The announcer informed us there were three more hands until break. The floor managers broke tables on the edges of the White Section; they’d disperse my happy clan soon. I didn’t know if it was better to play with these guys or a fresh table. Who knew what kind of behemoth stacks roamed out there in the depths, beyond my little tide pool. I was going to make a move before Level 7 ended, no matter what. As I said, the poker-book advice can be hard to follow — the esoteric slang, the situations you have to experience firsthand in order to appreciate, the crappy writing. And then there was advice that made perfect sense, like: Before the end of the night, before a break or adjournment for dinner, you can grab a pot because people are distracted and want to split. This made sense to me, more than “suited connectors on the button can be a strong play,” because it was sneaky, and I came from a long line of secretive, sneaky bastards. We slinked down the block to steal a cab upstream, left two teaspoons of juice in the carton and put it back in the fridge, and pretended that we didn’t use up all the hot water. Sneaky.

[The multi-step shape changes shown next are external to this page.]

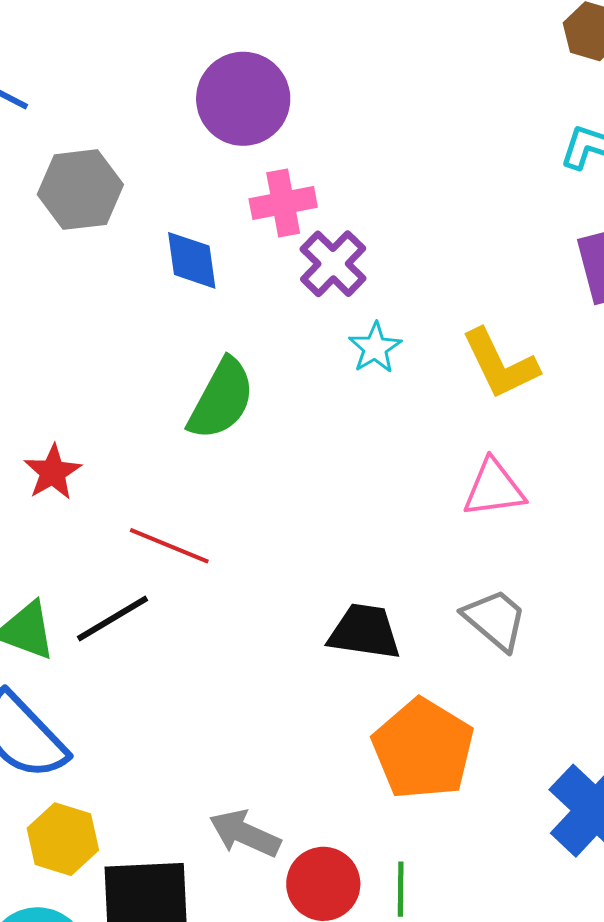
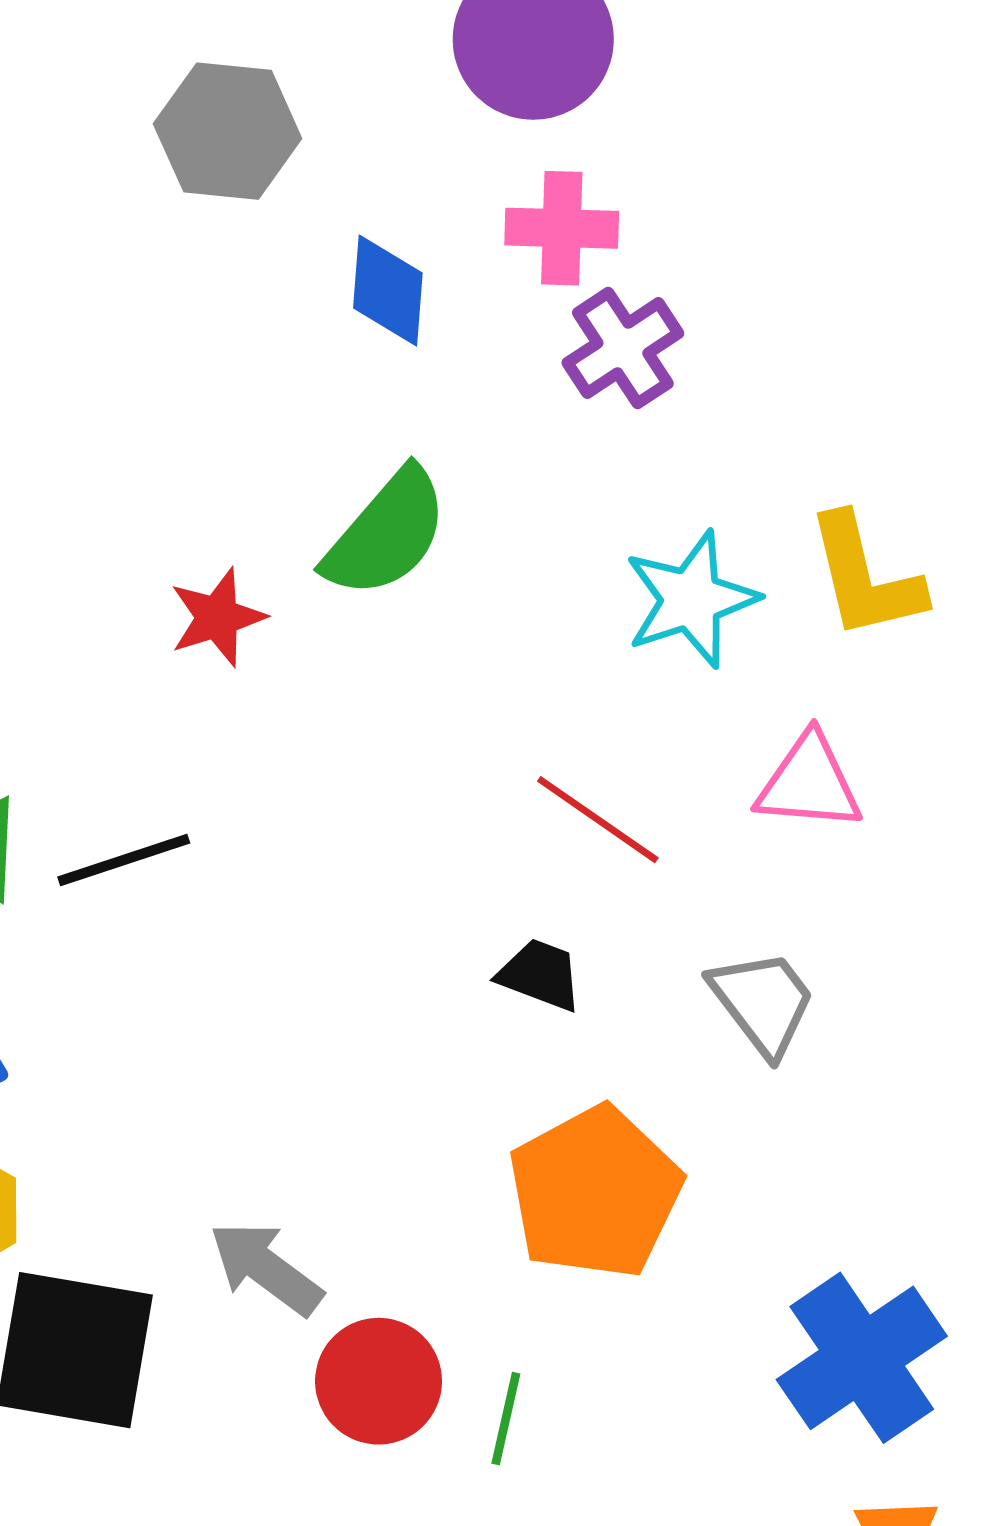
cyan star: (375, 348) -> (691, 599), moved, size x1.5
red star: (53, 472) -> (217, 617), moved
red line: (169, 546) -> (598, 820), moved
black trapezoid: (364, 632) -> (540, 975), size x0.7

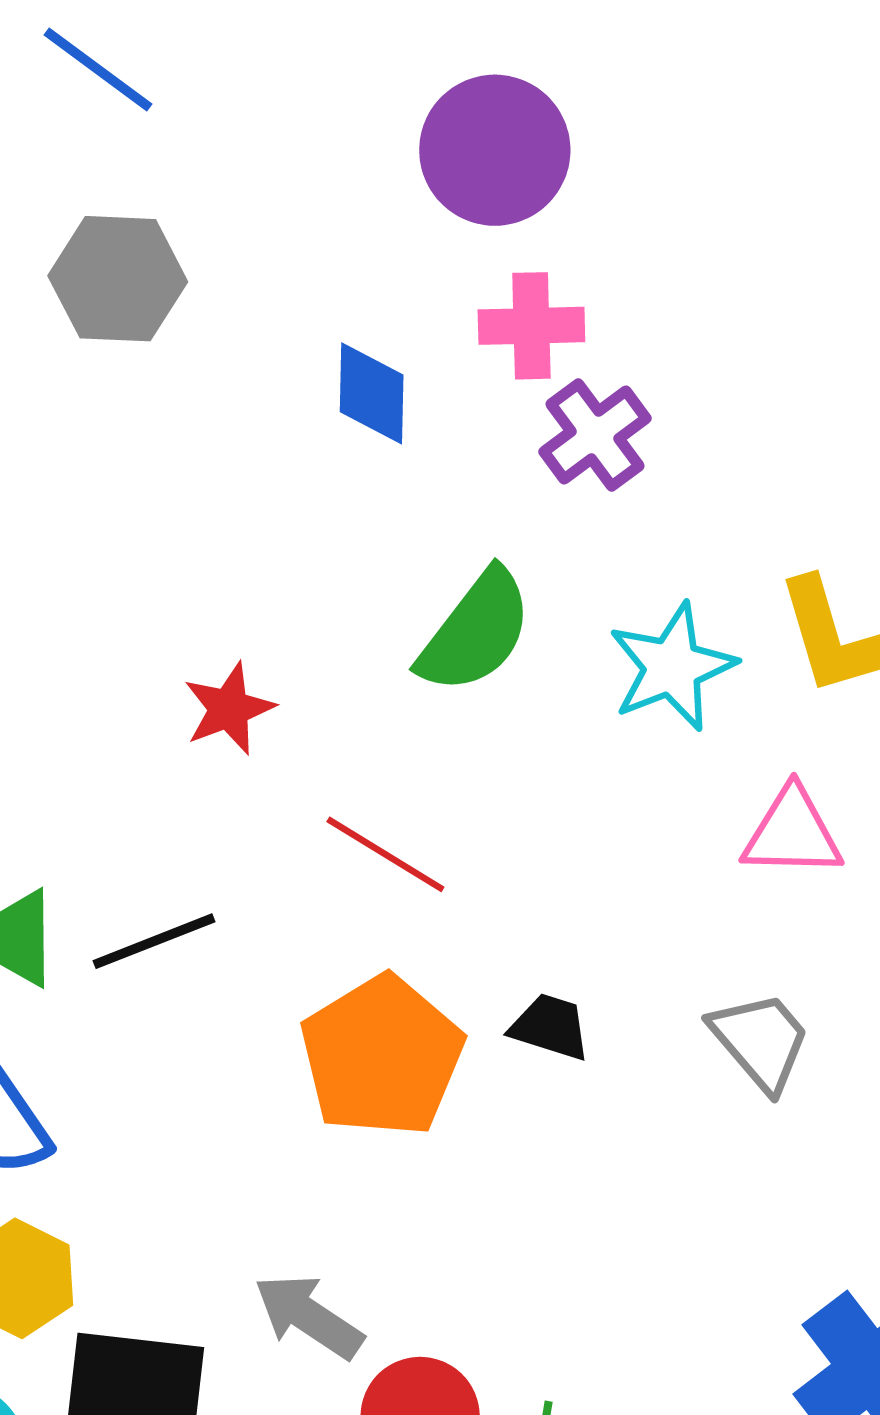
gray hexagon: (228, 131) -> (118, 279), moved
green semicircle: (386, 533) -> (476, 632), moved
red line: (598, 820) -> (385, 854), moved
orange pentagon: (595, 1192) -> (382, 1056), moved

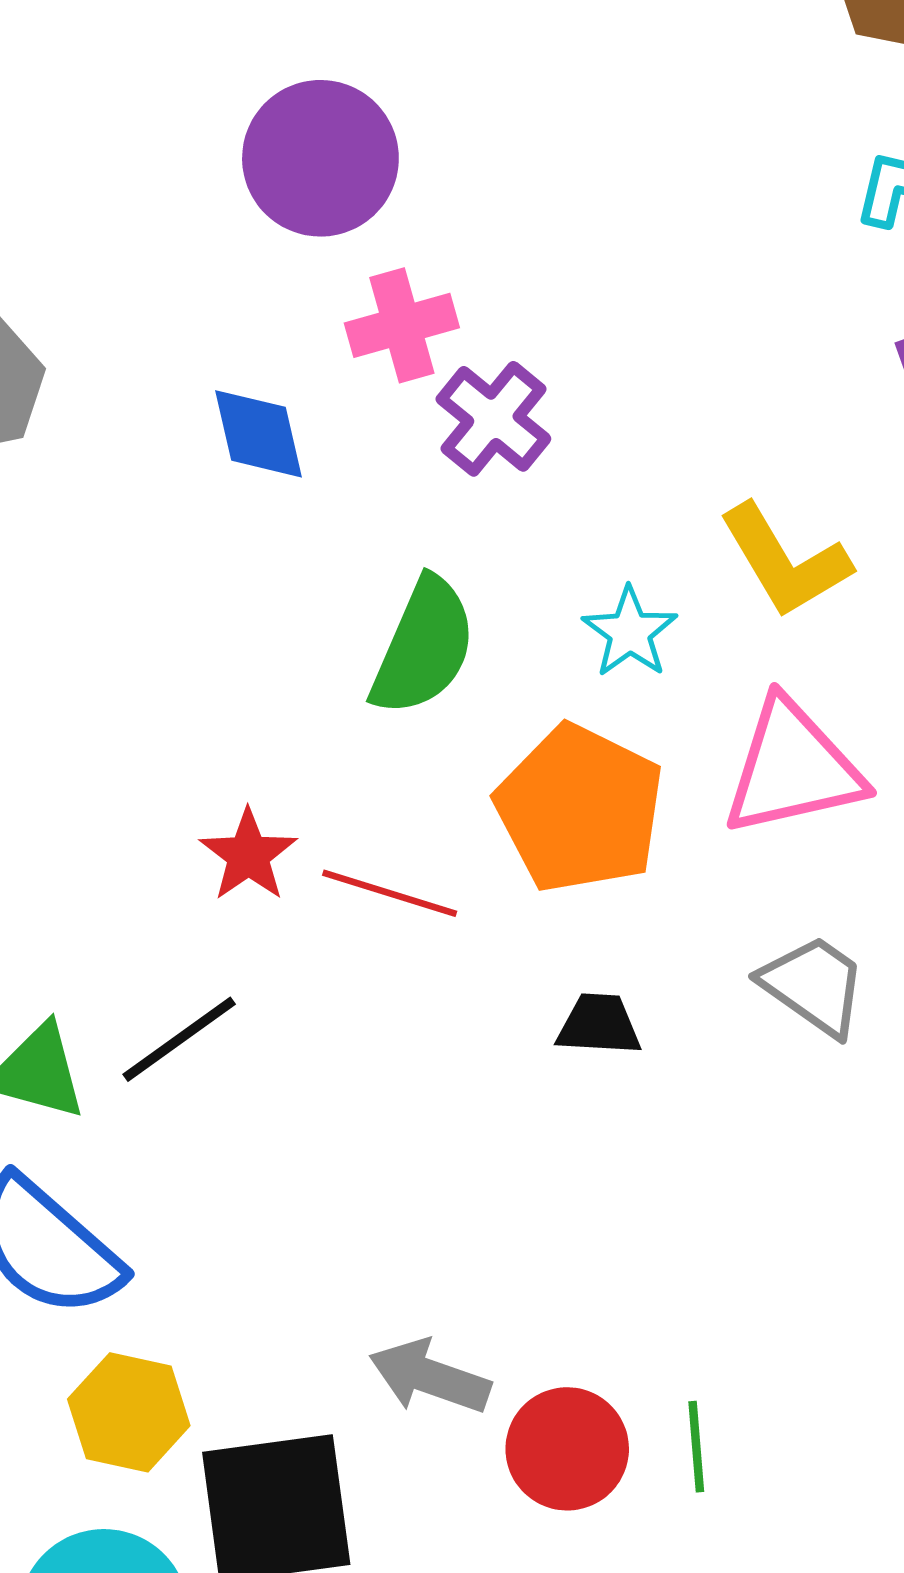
cyan star: (672, 667) -> (630, 632), size x0.7
red star: (229, 709) -> (248, 855), moved
pink triangle: (792, 833) -> (793, 768), size x1.4
orange pentagon: (382, 1056) -> (580, 809), moved

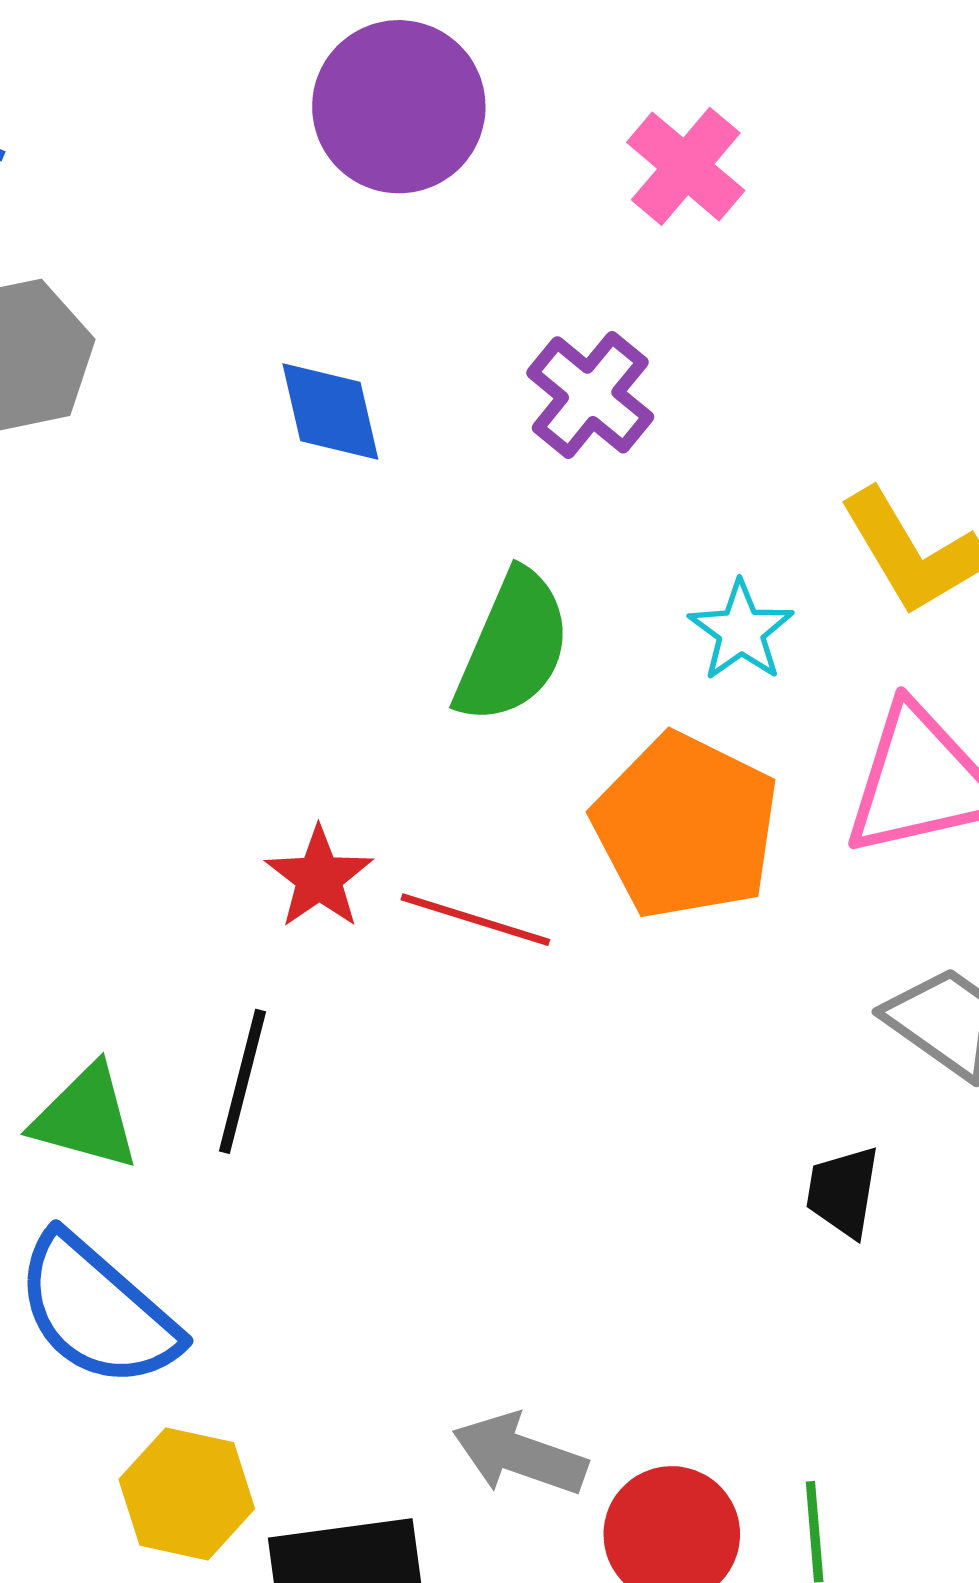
pink cross: (402, 325) -> (686, 166), moved, turned -34
black trapezoid: (599, 1025) -> (843, 1192), moved, turned -84
black line: (179, 1039) -> (243, 1081), turned -40

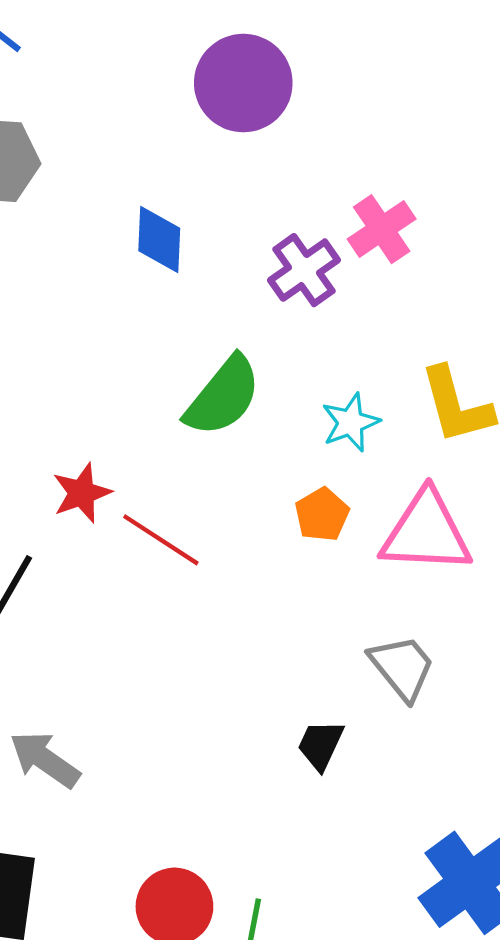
pink cross: (686, 166) -> (382, 229), moved
orange pentagon: (686, 826) -> (322, 515), moved, size x0.5
gray arrow: (520, 1455) -> (45, 759), moved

I had three chances. It was a Wave of Mutilation: Surf it, motherfucker. My first two cards were no go. White 83 fidgeted as it contemplated the break. Next hand, I think I almost pushed my chips in, but declined. I wasn’t feeling it. Players from other tables squeezed out into the hallway. One more chance: K-8, offsuit. Half my table looked at their hands and mucked and departed to have a smoke or take a piss. I pushed — and the new guy in Seat 3, he did nothing at all. He sat. He was the Big Blind this hand, and he was a swiper, green chips in towers.

So the swiper’s BB was in the pot. What happens, you may ask, when the swiper becomes the swipee ? Swiper scrutinized me and asked a question. I didn’t catch it, it was some poker nomenclature beyond my ken. I stared into the pot, then past the pot, through the felt, into the void. In general, I had realized, most of my table image was me pretending I was spending a typical afternoon in my crummy, divorced-guy apartment. Just hanging around with a faraway look. Tick tock. Finally he folded. Anticlimactic. It was some chips anyway. Up to $9.6K.